Frequently asked questions
- What is a bear put spread on GIS?
- A bear put spread on GIS is the bear put spread strategy applied to GIS (stock). The strategy is structurally moderately bearish: A bear put spread buys an at-the-money put and sells an out-of-the-money put at a lower strike for defined risk and defined reward bounded by the strike width. With GIS stock trading near $34.92, the strikes shown on this page are snapped to the nearest listed GIS chain strike and the premiums come straight from the end-of-day bid/ask midpoint.
- How are GIS bear put spread max profit and max loss calculated?

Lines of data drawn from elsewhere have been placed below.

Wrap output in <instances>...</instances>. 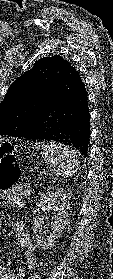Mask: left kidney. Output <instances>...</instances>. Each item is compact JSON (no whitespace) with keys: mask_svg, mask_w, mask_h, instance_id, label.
Returning <instances> with one entry per match:
<instances>
[{"mask_svg":"<svg viewBox=\"0 0 113 279\" xmlns=\"http://www.w3.org/2000/svg\"><path fill=\"white\" fill-rule=\"evenodd\" d=\"M71 190L60 188H49L37 203L33 213V231L38 247L48 249L54 245L61 231L65 228L70 209ZM52 210L54 222H51V231L44 230V212ZM47 234V235H46Z\"/></svg>","mask_w":113,"mask_h":279,"instance_id":"5707ae66","label":"left kidney"}]
</instances>
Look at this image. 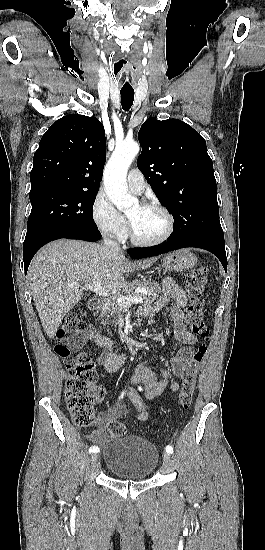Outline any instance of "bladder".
Segmentation results:
<instances>
[{"instance_id": "bladder-1", "label": "bladder", "mask_w": 265, "mask_h": 550, "mask_svg": "<svg viewBox=\"0 0 265 550\" xmlns=\"http://www.w3.org/2000/svg\"><path fill=\"white\" fill-rule=\"evenodd\" d=\"M159 453L148 440L135 436H113L104 452L107 470L125 480H144L158 464Z\"/></svg>"}]
</instances>
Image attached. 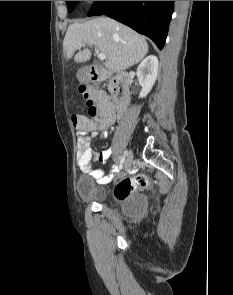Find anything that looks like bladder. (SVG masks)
I'll list each match as a JSON object with an SVG mask.
<instances>
[{"label": "bladder", "mask_w": 233, "mask_h": 295, "mask_svg": "<svg viewBox=\"0 0 233 295\" xmlns=\"http://www.w3.org/2000/svg\"><path fill=\"white\" fill-rule=\"evenodd\" d=\"M78 196L84 201H101L105 196V190L91 177H80L76 184ZM129 208L134 213H141L147 206V197L145 195L133 196L129 203Z\"/></svg>", "instance_id": "bladder-1"}]
</instances>
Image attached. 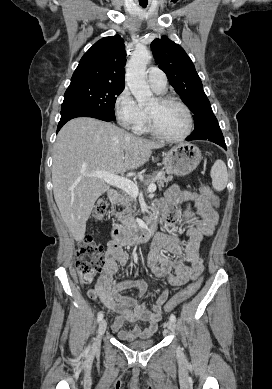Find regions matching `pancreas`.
<instances>
[{"mask_svg": "<svg viewBox=\"0 0 272 389\" xmlns=\"http://www.w3.org/2000/svg\"><path fill=\"white\" fill-rule=\"evenodd\" d=\"M170 180V177H166L164 172H159L155 176L149 177L146 180L145 184H149L153 181H156L158 186L164 187ZM132 197L126 193L121 192L118 195V198L112 202V209L114 210L116 206L123 207V211L113 212L112 214L117 219L121 225L120 227H132L134 225L133 209H132Z\"/></svg>", "mask_w": 272, "mask_h": 389, "instance_id": "obj_1", "label": "pancreas"}]
</instances>
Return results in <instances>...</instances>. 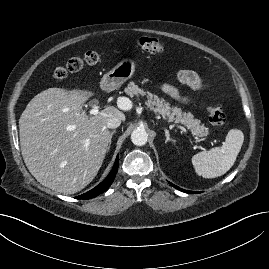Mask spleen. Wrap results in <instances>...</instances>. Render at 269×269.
Instances as JSON below:
<instances>
[{
  "label": "spleen",
  "mask_w": 269,
  "mask_h": 269,
  "mask_svg": "<svg viewBox=\"0 0 269 269\" xmlns=\"http://www.w3.org/2000/svg\"><path fill=\"white\" fill-rule=\"evenodd\" d=\"M244 141V134L239 129H231L225 143L209 151H202L192 157V164L198 175L215 178L224 175L234 165Z\"/></svg>",
  "instance_id": "1"
}]
</instances>
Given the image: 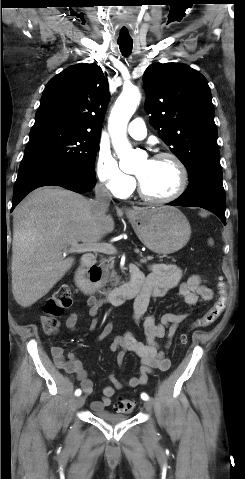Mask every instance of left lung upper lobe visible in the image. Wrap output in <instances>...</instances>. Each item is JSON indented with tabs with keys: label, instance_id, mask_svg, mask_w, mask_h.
Segmentation results:
<instances>
[{
	"label": "left lung upper lobe",
	"instance_id": "left-lung-upper-lobe-1",
	"mask_svg": "<svg viewBox=\"0 0 245 479\" xmlns=\"http://www.w3.org/2000/svg\"><path fill=\"white\" fill-rule=\"evenodd\" d=\"M143 83L152 126L186 167L189 180L220 166L211 91L205 77L185 64L155 63Z\"/></svg>",
	"mask_w": 245,
	"mask_h": 479
}]
</instances>
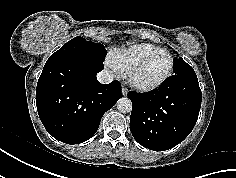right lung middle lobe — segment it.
Segmentation results:
<instances>
[{"instance_id":"obj_1","label":"right lung middle lobe","mask_w":236,"mask_h":178,"mask_svg":"<svg viewBox=\"0 0 236 178\" xmlns=\"http://www.w3.org/2000/svg\"><path fill=\"white\" fill-rule=\"evenodd\" d=\"M106 53L107 51L102 44L86 41L84 38L77 36L68 41L63 47L53 53L50 57L86 54L103 60Z\"/></svg>"}]
</instances>
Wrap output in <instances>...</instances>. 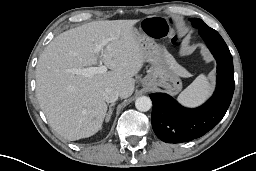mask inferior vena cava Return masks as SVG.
<instances>
[{
  "label": "inferior vena cava",
  "instance_id": "obj_1",
  "mask_svg": "<svg viewBox=\"0 0 256 171\" xmlns=\"http://www.w3.org/2000/svg\"><path fill=\"white\" fill-rule=\"evenodd\" d=\"M103 97L107 103H114L118 99L119 93H118V91H116L112 88H107L103 92Z\"/></svg>",
  "mask_w": 256,
  "mask_h": 171
}]
</instances>
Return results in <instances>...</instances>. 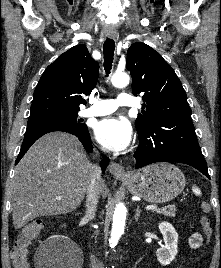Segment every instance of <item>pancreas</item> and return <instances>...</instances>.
Returning <instances> with one entry per match:
<instances>
[{"instance_id":"pancreas-1","label":"pancreas","mask_w":221,"mask_h":268,"mask_svg":"<svg viewBox=\"0 0 221 268\" xmlns=\"http://www.w3.org/2000/svg\"><path fill=\"white\" fill-rule=\"evenodd\" d=\"M154 211L167 217H175L176 215V207L174 205H168L163 208H156Z\"/></svg>"}]
</instances>
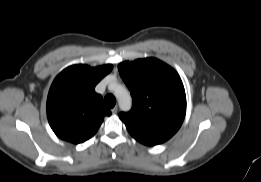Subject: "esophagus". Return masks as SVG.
Segmentation results:
<instances>
[{
  "label": "esophagus",
  "instance_id": "34e87169",
  "mask_svg": "<svg viewBox=\"0 0 261 182\" xmlns=\"http://www.w3.org/2000/svg\"><path fill=\"white\" fill-rule=\"evenodd\" d=\"M117 111H118V107L117 106H115L114 108L111 109L112 114H116Z\"/></svg>",
  "mask_w": 261,
  "mask_h": 182
}]
</instances>
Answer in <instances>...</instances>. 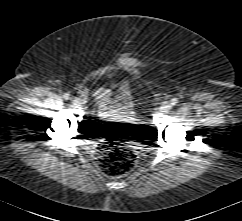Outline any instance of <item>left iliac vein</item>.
Segmentation results:
<instances>
[{
	"label": "left iliac vein",
	"mask_w": 242,
	"mask_h": 221,
	"mask_svg": "<svg viewBox=\"0 0 242 221\" xmlns=\"http://www.w3.org/2000/svg\"><path fill=\"white\" fill-rule=\"evenodd\" d=\"M171 106L169 104H164L162 105V107L160 108L161 111L165 112L167 111Z\"/></svg>",
	"instance_id": "obj_1"
}]
</instances>
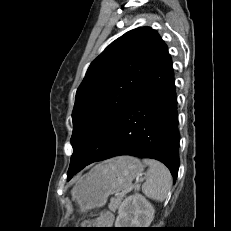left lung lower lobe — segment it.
<instances>
[{
    "label": "left lung lower lobe",
    "mask_w": 231,
    "mask_h": 231,
    "mask_svg": "<svg viewBox=\"0 0 231 231\" xmlns=\"http://www.w3.org/2000/svg\"><path fill=\"white\" fill-rule=\"evenodd\" d=\"M178 152L175 79L165 45L86 165L120 155L152 158L164 163L176 178Z\"/></svg>",
    "instance_id": "0a47b994"
}]
</instances>
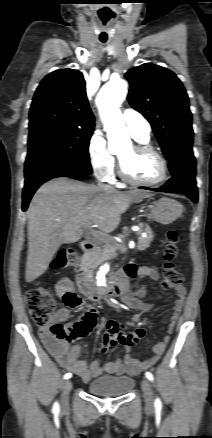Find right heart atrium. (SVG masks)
Listing matches in <instances>:
<instances>
[{
  "label": "right heart atrium",
  "mask_w": 212,
  "mask_h": 438,
  "mask_svg": "<svg viewBox=\"0 0 212 438\" xmlns=\"http://www.w3.org/2000/svg\"><path fill=\"white\" fill-rule=\"evenodd\" d=\"M87 154L94 175L101 180H110L114 175L115 157L109 152L102 134L94 133L89 140Z\"/></svg>",
  "instance_id": "1"
}]
</instances>
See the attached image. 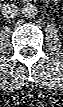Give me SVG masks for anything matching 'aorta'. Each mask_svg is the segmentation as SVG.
Listing matches in <instances>:
<instances>
[{
	"mask_svg": "<svg viewBox=\"0 0 63 107\" xmlns=\"http://www.w3.org/2000/svg\"><path fill=\"white\" fill-rule=\"evenodd\" d=\"M37 13H38V9L35 6V4L26 3L22 7V14L26 18H33V17H35L37 15Z\"/></svg>",
	"mask_w": 63,
	"mask_h": 107,
	"instance_id": "1",
	"label": "aorta"
}]
</instances>
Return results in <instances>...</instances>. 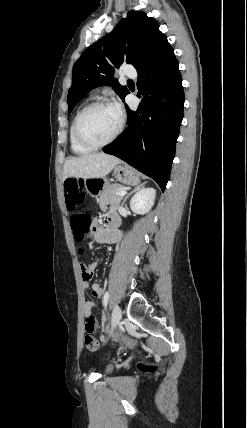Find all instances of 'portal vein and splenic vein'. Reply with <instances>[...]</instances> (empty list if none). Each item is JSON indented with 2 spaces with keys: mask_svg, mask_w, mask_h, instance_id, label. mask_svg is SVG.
<instances>
[{
  "mask_svg": "<svg viewBox=\"0 0 247 428\" xmlns=\"http://www.w3.org/2000/svg\"><path fill=\"white\" fill-rule=\"evenodd\" d=\"M126 193L127 191L123 189V190H120L117 194L118 196H124Z\"/></svg>",
  "mask_w": 247,
  "mask_h": 428,
  "instance_id": "portal-vein-and-splenic-vein-1",
  "label": "portal vein and splenic vein"
}]
</instances>
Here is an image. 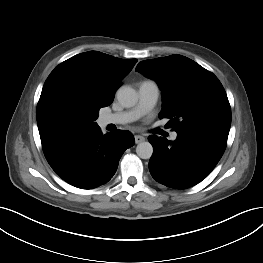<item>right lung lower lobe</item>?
<instances>
[{
  "label": "right lung lower lobe",
  "instance_id": "1",
  "mask_svg": "<svg viewBox=\"0 0 263 263\" xmlns=\"http://www.w3.org/2000/svg\"><path fill=\"white\" fill-rule=\"evenodd\" d=\"M41 143L48 163L59 177L77 188L93 189L113 177L119 159L135 140L127 130L103 135L97 126L41 138Z\"/></svg>",
  "mask_w": 263,
  "mask_h": 263
}]
</instances>
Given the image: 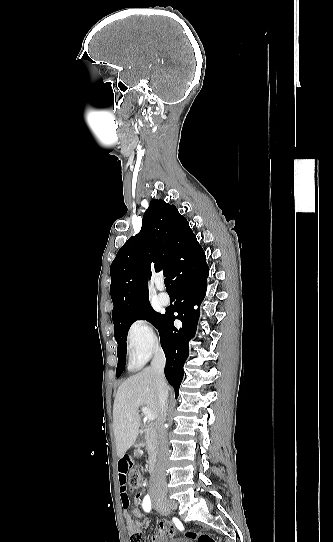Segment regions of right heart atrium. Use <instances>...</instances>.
I'll return each mask as SVG.
<instances>
[{
    "label": "right heart atrium",
    "instance_id": "right-heart-atrium-1",
    "mask_svg": "<svg viewBox=\"0 0 333 542\" xmlns=\"http://www.w3.org/2000/svg\"><path fill=\"white\" fill-rule=\"evenodd\" d=\"M128 342L131 349L148 358L157 350L159 337L152 323L140 319L131 326Z\"/></svg>",
    "mask_w": 333,
    "mask_h": 542
}]
</instances>
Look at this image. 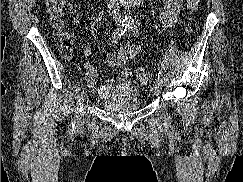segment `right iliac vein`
<instances>
[{
	"instance_id": "1",
	"label": "right iliac vein",
	"mask_w": 243,
	"mask_h": 182,
	"mask_svg": "<svg viewBox=\"0 0 243 182\" xmlns=\"http://www.w3.org/2000/svg\"><path fill=\"white\" fill-rule=\"evenodd\" d=\"M85 91L84 89L81 90L80 95H79V99H78V105H77V110H76V125L79 127L82 125L83 122V118H82V107L85 101Z\"/></svg>"
}]
</instances>
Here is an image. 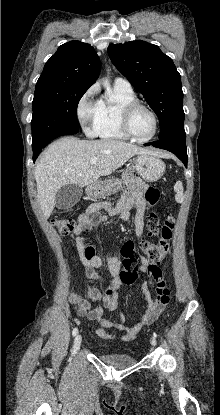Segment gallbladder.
I'll return each mask as SVG.
<instances>
[{"mask_svg": "<svg viewBox=\"0 0 220 415\" xmlns=\"http://www.w3.org/2000/svg\"><path fill=\"white\" fill-rule=\"evenodd\" d=\"M83 194L82 187L68 184L60 188L56 193V207L58 209H70L80 200Z\"/></svg>", "mask_w": 220, "mask_h": 415, "instance_id": "gallbladder-1", "label": "gallbladder"}]
</instances>
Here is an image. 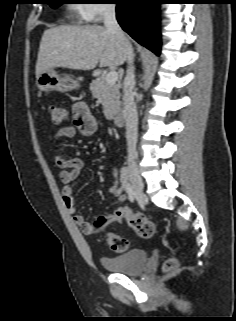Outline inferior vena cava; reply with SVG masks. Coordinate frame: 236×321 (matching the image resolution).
<instances>
[{
    "label": "inferior vena cava",
    "mask_w": 236,
    "mask_h": 321,
    "mask_svg": "<svg viewBox=\"0 0 236 321\" xmlns=\"http://www.w3.org/2000/svg\"><path fill=\"white\" fill-rule=\"evenodd\" d=\"M104 26L107 31L114 33L126 47L128 68L123 82V115L126 122V139L128 156L134 157L138 136V115L134 102L133 89L135 86L133 48L125 37L116 20L115 5L109 4L104 8Z\"/></svg>",
    "instance_id": "obj_1"
}]
</instances>
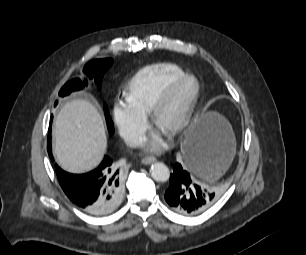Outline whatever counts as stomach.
Wrapping results in <instances>:
<instances>
[{
	"label": "stomach",
	"instance_id": "1",
	"mask_svg": "<svg viewBox=\"0 0 306 255\" xmlns=\"http://www.w3.org/2000/svg\"><path fill=\"white\" fill-rule=\"evenodd\" d=\"M204 145L228 143L229 154L223 157L211 174L198 169H192L196 176L209 182L219 178L229 167L234 154V134L228 121L216 112H206L194 119L184 138V151L192 143Z\"/></svg>",
	"mask_w": 306,
	"mask_h": 255
}]
</instances>
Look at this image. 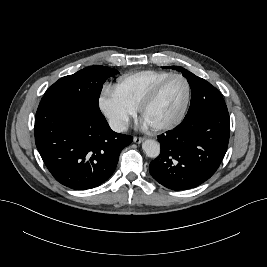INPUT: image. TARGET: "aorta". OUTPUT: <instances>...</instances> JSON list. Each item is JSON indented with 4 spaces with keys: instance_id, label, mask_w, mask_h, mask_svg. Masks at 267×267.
I'll return each instance as SVG.
<instances>
[{
    "instance_id": "aorta-1",
    "label": "aorta",
    "mask_w": 267,
    "mask_h": 267,
    "mask_svg": "<svg viewBox=\"0 0 267 267\" xmlns=\"http://www.w3.org/2000/svg\"><path fill=\"white\" fill-rule=\"evenodd\" d=\"M142 149L150 158H156L160 154V144L152 139L145 140L142 144Z\"/></svg>"
}]
</instances>
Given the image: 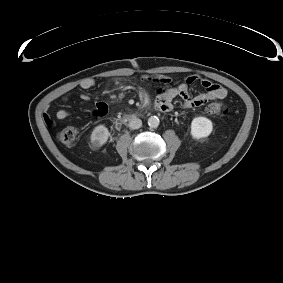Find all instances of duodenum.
Segmentation results:
<instances>
[{"label": "duodenum", "instance_id": "410a0bca", "mask_svg": "<svg viewBox=\"0 0 283 283\" xmlns=\"http://www.w3.org/2000/svg\"><path fill=\"white\" fill-rule=\"evenodd\" d=\"M134 118H136L135 115H129V116H128V119H130V120H131V119H134Z\"/></svg>", "mask_w": 283, "mask_h": 283}]
</instances>
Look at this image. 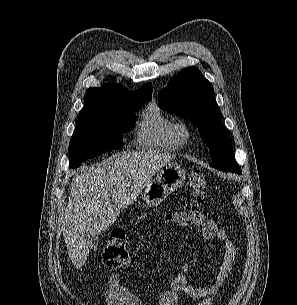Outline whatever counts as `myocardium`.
Masks as SVG:
<instances>
[{"instance_id": "1", "label": "myocardium", "mask_w": 297, "mask_h": 305, "mask_svg": "<svg viewBox=\"0 0 297 305\" xmlns=\"http://www.w3.org/2000/svg\"><path fill=\"white\" fill-rule=\"evenodd\" d=\"M173 134L177 144L183 146L187 144L191 138V128L185 122H176L173 126Z\"/></svg>"}]
</instances>
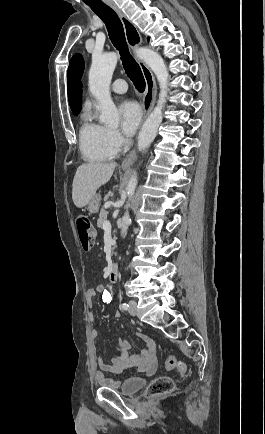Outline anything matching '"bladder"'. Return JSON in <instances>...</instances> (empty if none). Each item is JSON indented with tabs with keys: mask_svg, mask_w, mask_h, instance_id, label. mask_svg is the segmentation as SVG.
I'll return each mask as SVG.
<instances>
[{
	"mask_svg": "<svg viewBox=\"0 0 265 434\" xmlns=\"http://www.w3.org/2000/svg\"><path fill=\"white\" fill-rule=\"evenodd\" d=\"M144 386V381L139 378L126 379L120 386L119 392L127 397L135 396Z\"/></svg>",
	"mask_w": 265,
	"mask_h": 434,
	"instance_id": "obj_1",
	"label": "bladder"
}]
</instances>
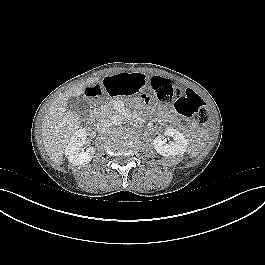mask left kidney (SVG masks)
<instances>
[{"mask_svg":"<svg viewBox=\"0 0 265 265\" xmlns=\"http://www.w3.org/2000/svg\"><path fill=\"white\" fill-rule=\"evenodd\" d=\"M166 136L173 138V141L167 143L163 140V136L155 137L153 145L157 153L162 156H175L178 154H184L187 149V141L182 133L176 129L169 128L164 133Z\"/></svg>","mask_w":265,"mask_h":265,"instance_id":"5707ae66","label":"left kidney"}]
</instances>
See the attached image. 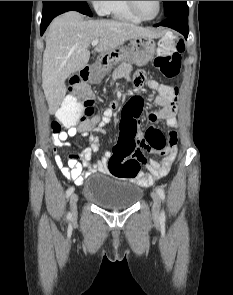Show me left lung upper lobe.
Instances as JSON below:
<instances>
[{"mask_svg":"<svg viewBox=\"0 0 233 295\" xmlns=\"http://www.w3.org/2000/svg\"><path fill=\"white\" fill-rule=\"evenodd\" d=\"M166 17L181 13L188 9L186 1H163Z\"/></svg>","mask_w":233,"mask_h":295,"instance_id":"1","label":"left lung upper lobe"}]
</instances>
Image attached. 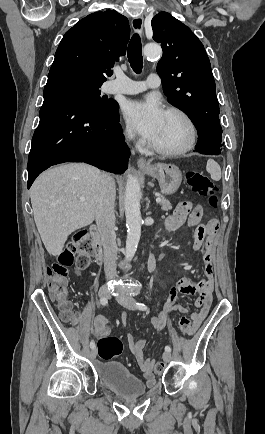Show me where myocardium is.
Segmentation results:
<instances>
[{"mask_svg": "<svg viewBox=\"0 0 265 434\" xmlns=\"http://www.w3.org/2000/svg\"><path fill=\"white\" fill-rule=\"evenodd\" d=\"M165 114L171 115H177L180 117L187 126V139L186 142L177 149L172 150H165L160 149L155 146H153L151 143H149V149L156 155L162 156V157H180L191 151L196 144L197 141V128L193 121V119L189 116V114L184 111L182 108L178 106H170L166 109Z\"/></svg>", "mask_w": 265, "mask_h": 434, "instance_id": "myocardium-1", "label": "myocardium"}]
</instances>
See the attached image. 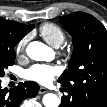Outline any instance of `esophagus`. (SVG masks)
Returning <instances> with one entry per match:
<instances>
[{"mask_svg": "<svg viewBox=\"0 0 107 107\" xmlns=\"http://www.w3.org/2000/svg\"><path fill=\"white\" fill-rule=\"evenodd\" d=\"M46 92H48V90L45 87L39 88V94H45Z\"/></svg>", "mask_w": 107, "mask_h": 107, "instance_id": "obj_1", "label": "esophagus"}]
</instances>
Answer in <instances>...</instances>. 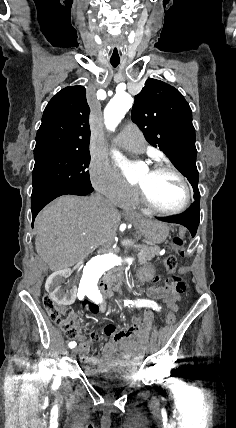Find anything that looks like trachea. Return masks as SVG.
Here are the masks:
<instances>
[{
  "mask_svg": "<svg viewBox=\"0 0 236 428\" xmlns=\"http://www.w3.org/2000/svg\"><path fill=\"white\" fill-rule=\"evenodd\" d=\"M107 56L108 63L111 64L114 68L117 67L122 61V52L119 51L115 46L111 48Z\"/></svg>",
  "mask_w": 236,
  "mask_h": 428,
  "instance_id": "1",
  "label": "trachea"
}]
</instances>
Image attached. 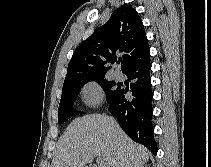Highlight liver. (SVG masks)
<instances>
[{"label":"liver","instance_id":"1","mask_svg":"<svg viewBox=\"0 0 211 167\" xmlns=\"http://www.w3.org/2000/svg\"><path fill=\"white\" fill-rule=\"evenodd\" d=\"M151 155L133 142L112 117L100 114L75 119L59 139L51 167H84L95 157L105 167H142Z\"/></svg>","mask_w":211,"mask_h":167}]
</instances>
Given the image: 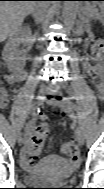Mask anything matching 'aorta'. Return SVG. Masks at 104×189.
<instances>
[{
  "instance_id": "1",
  "label": "aorta",
  "mask_w": 104,
  "mask_h": 189,
  "mask_svg": "<svg viewBox=\"0 0 104 189\" xmlns=\"http://www.w3.org/2000/svg\"><path fill=\"white\" fill-rule=\"evenodd\" d=\"M78 7H79L78 1H63L62 14H63V23L65 26H69L73 24L76 18Z\"/></svg>"
}]
</instances>
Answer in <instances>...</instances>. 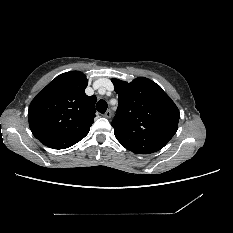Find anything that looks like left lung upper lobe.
I'll list each match as a JSON object with an SVG mask.
<instances>
[{
  "instance_id": "obj_1",
  "label": "left lung upper lobe",
  "mask_w": 233,
  "mask_h": 233,
  "mask_svg": "<svg viewBox=\"0 0 233 233\" xmlns=\"http://www.w3.org/2000/svg\"><path fill=\"white\" fill-rule=\"evenodd\" d=\"M119 106L111 122L116 139L133 153L163 148L177 131L180 113L163 89L145 77L112 79Z\"/></svg>"
}]
</instances>
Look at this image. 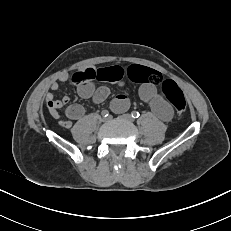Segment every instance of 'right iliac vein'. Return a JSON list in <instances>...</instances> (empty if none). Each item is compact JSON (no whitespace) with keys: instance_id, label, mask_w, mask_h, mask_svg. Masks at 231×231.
Returning <instances> with one entry per match:
<instances>
[{"instance_id":"1","label":"right iliac vein","mask_w":231,"mask_h":231,"mask_svg":"<svg viewBox=\"0 0 231 231\" xmlns=\"http://www.w3.org/2000/svg\"><path fill=\"white\" fill-rule=\"evenodd\" d=\"M107 120V118H102V121H106Z\"/></svg>"}]
</instances>
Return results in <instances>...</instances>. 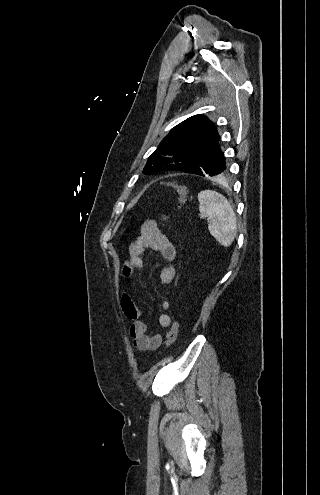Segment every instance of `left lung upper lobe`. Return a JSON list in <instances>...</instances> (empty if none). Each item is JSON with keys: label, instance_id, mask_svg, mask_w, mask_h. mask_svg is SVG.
<instances>
[{"label": "left lung upper lobe", "instance_id": "1", "mask_svg": "<svg viewBox=\"0 0 320 495\" xmlns=\"http://www.w3.org/2000/svg\"><path fill=\"white\" fill-rule=\"evenodd\" d=\"M219 142L212 121L203 114L192 116L175 126L151 154L144 174L185 171L197 164Z\"/></svg>", "mask_w": 320, "mask_h": 495}]
</instances>
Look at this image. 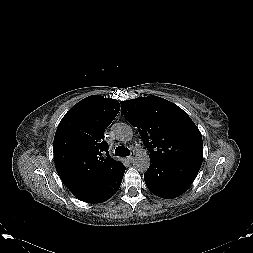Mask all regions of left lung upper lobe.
<instances>
[{
	"label": "left lung upper lobe",
	"instance_id": "5c2ea615",
	"mask_svg": "<svg viewBox=\"0 0 253 253\" xmlns=\"http://www.w3.org/2000/svg\"><path fill=\"white\" fill-rule=\"evenodd\" d=\"M125 118L138 128L150 159L186 160L202 164L199 129L177 105L157 96L121 101Z\"/></svg>",
	"mask_w": 253,
	"mask_h": 253
}]
</instances>
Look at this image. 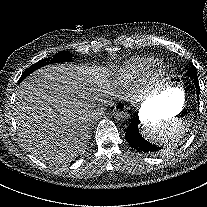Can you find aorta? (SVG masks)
<instances>
[{
	"label": "aorta",
	"mask_w": 207,
	"mask_h": 207,
	"mask_svg": "<svg viewBox=\"0 0 207 207\" xmlns=\"http://www.w3.org/2000/svg\"><path fill=\"white\" fill-rule=\"evenodd\" d=\"M131 118V115L129 112H127L125 109H118L114 114V119L119 124H124L128 122Z\"/></svg>",
	"instance_id": "obj_1"
}]
</instances>
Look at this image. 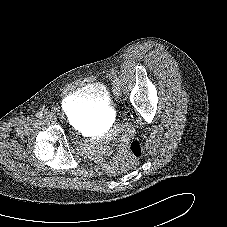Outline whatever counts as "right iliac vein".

- Max profit equals strike width minus net debit times 100; max loss equals net debit times 100. Breakeven is long-put strike minus net debit. For the GIS bear put spread priced from the end-of-day chain at a 30-day expiry (ATM IV 41.00%), the computed maximum profit is $132.50 per contract and the computed maximum loss is -$117.50 per contract. Live intraday quotes will differ as the chain moves through the trading session.
- What is the breakeven for a GIS bear put spread?
- The breakeven for the GIS bear put spread priced on this page is roughly $33.83 at expiration, derived from end-of-day chain premiums. Breakeven is the underlying price at which the strategy's P&L crosses zero ignoring transaction costs and assignment risk. The current GIS market-implied 1-standard-deviation expected move is approximately 11.75%; if the move sits well outside the breakeven distance, the structure's risk-reward becomes correspondingly tighter.
- When should you consider a bear put spread on GIS?
- Bear put spreads on GIS reduce the cost of a bearish GIS stock position by selling a lower-strike put; suited to moderate-decline theses where price reaches but does not vastly exceed the short strike.
- How does current GIS implied volatility affect this bear put spread?
- GIS ATM IV is at 41.00% with IV rank near 100.00%, which is elevated relative to its 1-year range. Premium-selling structures (covered call, cash-secured put, iron condor) generally look more attractive when IV rank is high; premium-buying structures (long call, long put, debit spreads) are more expensive in that regime.